What is needed. Please report how many lines in the data below contain "label". Nothing besides the number should be written.

Data for processing Block Start

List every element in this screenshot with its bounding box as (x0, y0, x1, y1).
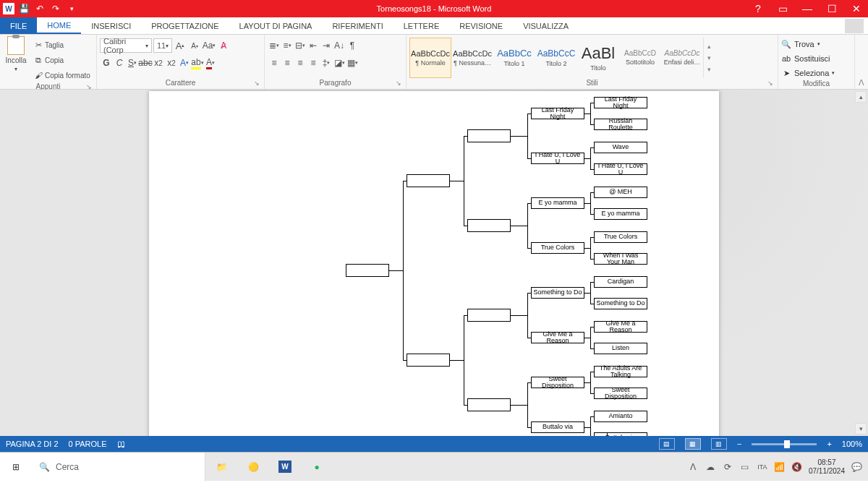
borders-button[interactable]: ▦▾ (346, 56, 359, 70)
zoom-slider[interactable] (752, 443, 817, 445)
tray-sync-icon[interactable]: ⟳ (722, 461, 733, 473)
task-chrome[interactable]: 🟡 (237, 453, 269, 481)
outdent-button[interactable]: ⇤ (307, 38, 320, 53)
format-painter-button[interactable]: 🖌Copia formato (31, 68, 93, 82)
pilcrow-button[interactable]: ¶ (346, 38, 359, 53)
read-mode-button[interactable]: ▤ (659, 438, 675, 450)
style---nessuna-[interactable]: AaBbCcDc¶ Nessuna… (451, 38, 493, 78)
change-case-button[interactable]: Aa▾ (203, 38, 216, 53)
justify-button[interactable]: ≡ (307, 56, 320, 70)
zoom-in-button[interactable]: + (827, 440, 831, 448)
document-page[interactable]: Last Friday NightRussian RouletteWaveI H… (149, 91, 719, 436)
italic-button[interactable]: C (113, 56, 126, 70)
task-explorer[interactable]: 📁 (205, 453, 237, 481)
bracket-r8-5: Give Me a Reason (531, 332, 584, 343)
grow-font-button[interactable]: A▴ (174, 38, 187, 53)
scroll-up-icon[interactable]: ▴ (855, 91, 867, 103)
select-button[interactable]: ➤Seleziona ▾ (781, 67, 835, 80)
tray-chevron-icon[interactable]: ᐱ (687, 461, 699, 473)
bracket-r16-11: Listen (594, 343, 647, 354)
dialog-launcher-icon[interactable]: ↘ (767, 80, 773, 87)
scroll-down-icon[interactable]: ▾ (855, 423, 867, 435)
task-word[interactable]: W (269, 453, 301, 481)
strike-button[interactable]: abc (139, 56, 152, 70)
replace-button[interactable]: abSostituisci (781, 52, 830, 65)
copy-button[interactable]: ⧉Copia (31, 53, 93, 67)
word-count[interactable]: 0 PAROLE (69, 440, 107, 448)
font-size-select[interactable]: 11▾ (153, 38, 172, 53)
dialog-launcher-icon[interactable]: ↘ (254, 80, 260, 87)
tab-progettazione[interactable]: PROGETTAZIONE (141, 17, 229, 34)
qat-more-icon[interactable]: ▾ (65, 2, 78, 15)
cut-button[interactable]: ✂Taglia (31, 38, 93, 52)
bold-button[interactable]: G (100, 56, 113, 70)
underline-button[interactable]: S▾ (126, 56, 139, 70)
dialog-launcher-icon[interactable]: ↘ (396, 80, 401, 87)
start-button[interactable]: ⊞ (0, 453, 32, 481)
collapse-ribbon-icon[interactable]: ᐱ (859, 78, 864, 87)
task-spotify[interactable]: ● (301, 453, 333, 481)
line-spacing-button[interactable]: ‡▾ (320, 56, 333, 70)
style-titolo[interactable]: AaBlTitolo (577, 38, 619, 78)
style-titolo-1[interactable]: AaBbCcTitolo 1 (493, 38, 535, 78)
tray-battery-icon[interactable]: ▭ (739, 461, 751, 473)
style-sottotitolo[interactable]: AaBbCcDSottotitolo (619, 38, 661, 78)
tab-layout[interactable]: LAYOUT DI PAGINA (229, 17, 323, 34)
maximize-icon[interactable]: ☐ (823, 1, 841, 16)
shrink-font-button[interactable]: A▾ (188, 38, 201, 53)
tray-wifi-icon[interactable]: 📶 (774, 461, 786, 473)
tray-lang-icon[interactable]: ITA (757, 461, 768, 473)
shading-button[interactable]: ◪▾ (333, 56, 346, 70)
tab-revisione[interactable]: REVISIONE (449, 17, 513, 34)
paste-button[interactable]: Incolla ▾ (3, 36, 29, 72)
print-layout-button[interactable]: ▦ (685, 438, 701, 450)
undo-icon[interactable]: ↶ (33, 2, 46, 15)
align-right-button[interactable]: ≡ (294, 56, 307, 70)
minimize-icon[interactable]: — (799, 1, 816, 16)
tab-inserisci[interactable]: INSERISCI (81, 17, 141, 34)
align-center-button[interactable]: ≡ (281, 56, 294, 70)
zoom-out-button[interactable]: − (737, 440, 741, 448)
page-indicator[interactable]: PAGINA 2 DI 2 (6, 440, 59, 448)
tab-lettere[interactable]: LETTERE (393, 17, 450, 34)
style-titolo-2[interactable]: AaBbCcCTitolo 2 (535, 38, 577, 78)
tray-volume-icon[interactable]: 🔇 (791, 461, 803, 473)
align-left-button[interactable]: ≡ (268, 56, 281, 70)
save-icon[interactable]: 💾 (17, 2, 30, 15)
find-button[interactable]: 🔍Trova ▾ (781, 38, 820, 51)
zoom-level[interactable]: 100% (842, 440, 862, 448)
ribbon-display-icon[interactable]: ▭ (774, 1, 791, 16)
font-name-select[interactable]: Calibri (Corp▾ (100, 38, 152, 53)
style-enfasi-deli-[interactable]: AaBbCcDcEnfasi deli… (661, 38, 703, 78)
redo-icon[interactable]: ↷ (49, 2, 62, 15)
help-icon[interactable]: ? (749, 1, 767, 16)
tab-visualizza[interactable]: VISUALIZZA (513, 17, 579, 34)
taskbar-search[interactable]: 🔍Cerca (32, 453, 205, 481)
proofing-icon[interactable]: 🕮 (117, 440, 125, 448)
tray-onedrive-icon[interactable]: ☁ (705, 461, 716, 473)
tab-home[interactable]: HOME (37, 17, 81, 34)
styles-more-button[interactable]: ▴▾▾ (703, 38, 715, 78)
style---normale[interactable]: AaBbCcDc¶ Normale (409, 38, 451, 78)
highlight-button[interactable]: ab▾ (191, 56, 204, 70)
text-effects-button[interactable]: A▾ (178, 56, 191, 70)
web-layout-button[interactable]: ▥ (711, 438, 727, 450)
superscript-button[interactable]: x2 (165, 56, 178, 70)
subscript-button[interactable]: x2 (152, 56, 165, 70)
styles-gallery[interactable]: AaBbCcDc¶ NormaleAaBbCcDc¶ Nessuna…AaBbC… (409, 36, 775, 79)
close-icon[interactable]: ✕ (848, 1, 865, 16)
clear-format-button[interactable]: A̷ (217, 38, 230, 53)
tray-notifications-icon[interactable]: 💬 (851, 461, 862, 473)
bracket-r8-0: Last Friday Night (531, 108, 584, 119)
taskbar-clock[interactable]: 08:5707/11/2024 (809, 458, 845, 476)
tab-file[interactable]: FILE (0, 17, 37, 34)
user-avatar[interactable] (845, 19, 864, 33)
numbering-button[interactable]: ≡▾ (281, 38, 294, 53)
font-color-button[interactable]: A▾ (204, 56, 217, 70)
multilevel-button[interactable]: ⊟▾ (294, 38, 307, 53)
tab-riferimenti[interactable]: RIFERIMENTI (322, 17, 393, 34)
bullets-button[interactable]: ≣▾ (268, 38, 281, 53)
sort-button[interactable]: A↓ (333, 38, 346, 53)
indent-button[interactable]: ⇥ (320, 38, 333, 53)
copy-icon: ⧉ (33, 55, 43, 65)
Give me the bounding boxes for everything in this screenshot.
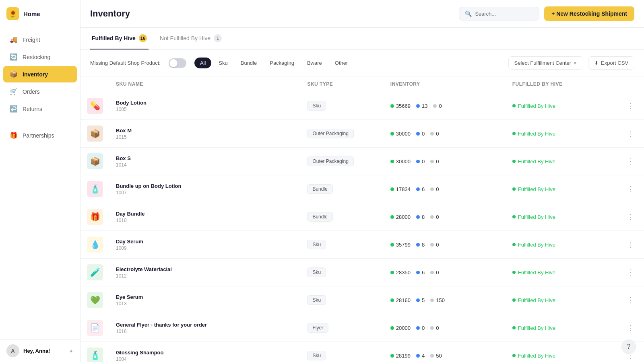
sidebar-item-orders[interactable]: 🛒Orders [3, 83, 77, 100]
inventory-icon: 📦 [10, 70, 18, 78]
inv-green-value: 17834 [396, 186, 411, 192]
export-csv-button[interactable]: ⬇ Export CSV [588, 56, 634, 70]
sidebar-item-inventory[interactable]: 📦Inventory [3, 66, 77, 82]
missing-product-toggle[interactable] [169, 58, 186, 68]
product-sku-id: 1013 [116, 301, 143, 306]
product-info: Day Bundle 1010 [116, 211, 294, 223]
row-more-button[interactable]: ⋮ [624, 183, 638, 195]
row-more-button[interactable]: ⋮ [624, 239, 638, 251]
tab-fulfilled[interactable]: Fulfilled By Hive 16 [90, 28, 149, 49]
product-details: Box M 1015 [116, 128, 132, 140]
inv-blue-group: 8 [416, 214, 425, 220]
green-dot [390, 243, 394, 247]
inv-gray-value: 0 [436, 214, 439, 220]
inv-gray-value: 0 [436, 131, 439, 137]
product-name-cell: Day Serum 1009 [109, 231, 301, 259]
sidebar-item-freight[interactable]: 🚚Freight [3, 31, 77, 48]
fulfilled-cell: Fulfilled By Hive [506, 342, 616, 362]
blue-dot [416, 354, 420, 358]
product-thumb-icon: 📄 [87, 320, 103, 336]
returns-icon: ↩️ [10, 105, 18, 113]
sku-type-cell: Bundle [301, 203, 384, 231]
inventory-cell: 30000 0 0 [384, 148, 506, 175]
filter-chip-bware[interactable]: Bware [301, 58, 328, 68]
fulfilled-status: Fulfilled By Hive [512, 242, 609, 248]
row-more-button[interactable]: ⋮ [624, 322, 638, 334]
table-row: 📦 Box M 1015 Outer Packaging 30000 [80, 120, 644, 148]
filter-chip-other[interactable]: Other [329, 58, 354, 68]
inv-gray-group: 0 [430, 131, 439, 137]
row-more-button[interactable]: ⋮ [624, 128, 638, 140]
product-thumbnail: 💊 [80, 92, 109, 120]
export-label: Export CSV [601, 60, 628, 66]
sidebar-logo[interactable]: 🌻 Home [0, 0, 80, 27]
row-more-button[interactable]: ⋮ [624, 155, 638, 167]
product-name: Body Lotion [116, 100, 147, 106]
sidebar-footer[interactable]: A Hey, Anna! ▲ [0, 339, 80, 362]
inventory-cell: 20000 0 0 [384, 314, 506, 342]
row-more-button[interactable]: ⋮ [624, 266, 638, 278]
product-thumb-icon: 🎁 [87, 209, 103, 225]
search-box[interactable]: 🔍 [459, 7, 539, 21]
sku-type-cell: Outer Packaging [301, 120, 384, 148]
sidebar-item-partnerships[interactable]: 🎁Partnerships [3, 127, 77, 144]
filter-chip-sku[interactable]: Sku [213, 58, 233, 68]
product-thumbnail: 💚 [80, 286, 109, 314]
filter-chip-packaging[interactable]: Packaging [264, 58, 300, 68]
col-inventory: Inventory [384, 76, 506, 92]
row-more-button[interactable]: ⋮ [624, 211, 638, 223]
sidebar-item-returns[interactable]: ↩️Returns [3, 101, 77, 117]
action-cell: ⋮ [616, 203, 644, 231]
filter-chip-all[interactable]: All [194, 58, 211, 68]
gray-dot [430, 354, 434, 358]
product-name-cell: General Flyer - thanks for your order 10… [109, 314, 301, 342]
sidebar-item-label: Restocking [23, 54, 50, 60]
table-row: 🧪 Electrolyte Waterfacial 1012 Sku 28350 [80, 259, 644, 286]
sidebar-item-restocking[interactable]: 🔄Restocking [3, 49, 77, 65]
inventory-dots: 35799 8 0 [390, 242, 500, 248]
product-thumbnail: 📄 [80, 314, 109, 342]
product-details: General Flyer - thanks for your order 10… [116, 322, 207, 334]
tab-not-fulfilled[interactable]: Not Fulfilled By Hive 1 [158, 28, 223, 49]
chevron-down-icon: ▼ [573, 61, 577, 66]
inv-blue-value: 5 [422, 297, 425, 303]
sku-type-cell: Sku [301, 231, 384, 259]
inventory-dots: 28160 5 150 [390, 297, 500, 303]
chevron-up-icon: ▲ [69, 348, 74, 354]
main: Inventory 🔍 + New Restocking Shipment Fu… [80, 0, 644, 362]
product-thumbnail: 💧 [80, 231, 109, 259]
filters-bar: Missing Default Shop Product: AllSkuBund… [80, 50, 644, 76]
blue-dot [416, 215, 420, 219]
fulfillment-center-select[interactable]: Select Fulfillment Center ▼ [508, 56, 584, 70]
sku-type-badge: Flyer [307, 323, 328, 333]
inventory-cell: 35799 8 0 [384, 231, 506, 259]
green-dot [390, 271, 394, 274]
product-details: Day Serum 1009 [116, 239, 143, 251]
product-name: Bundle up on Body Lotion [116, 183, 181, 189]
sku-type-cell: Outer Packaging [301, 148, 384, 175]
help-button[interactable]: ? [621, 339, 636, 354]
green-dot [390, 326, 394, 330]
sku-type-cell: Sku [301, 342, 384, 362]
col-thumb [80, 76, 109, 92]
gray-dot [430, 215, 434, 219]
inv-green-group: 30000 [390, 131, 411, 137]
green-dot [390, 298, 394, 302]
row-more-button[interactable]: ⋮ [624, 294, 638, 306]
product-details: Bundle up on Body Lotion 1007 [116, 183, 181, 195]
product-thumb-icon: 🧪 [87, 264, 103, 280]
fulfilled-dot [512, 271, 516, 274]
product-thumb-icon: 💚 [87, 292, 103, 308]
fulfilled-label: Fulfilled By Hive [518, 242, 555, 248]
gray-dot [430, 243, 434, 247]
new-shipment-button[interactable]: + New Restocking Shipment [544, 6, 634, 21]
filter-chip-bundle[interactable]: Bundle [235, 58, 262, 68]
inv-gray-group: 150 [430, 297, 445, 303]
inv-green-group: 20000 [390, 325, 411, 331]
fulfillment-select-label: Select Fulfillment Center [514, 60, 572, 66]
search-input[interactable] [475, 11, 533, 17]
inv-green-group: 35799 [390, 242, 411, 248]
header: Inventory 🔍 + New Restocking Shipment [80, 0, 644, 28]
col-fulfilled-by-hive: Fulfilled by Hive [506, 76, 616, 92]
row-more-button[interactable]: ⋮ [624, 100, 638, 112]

Data for processing Block End

Result for this exercise. 4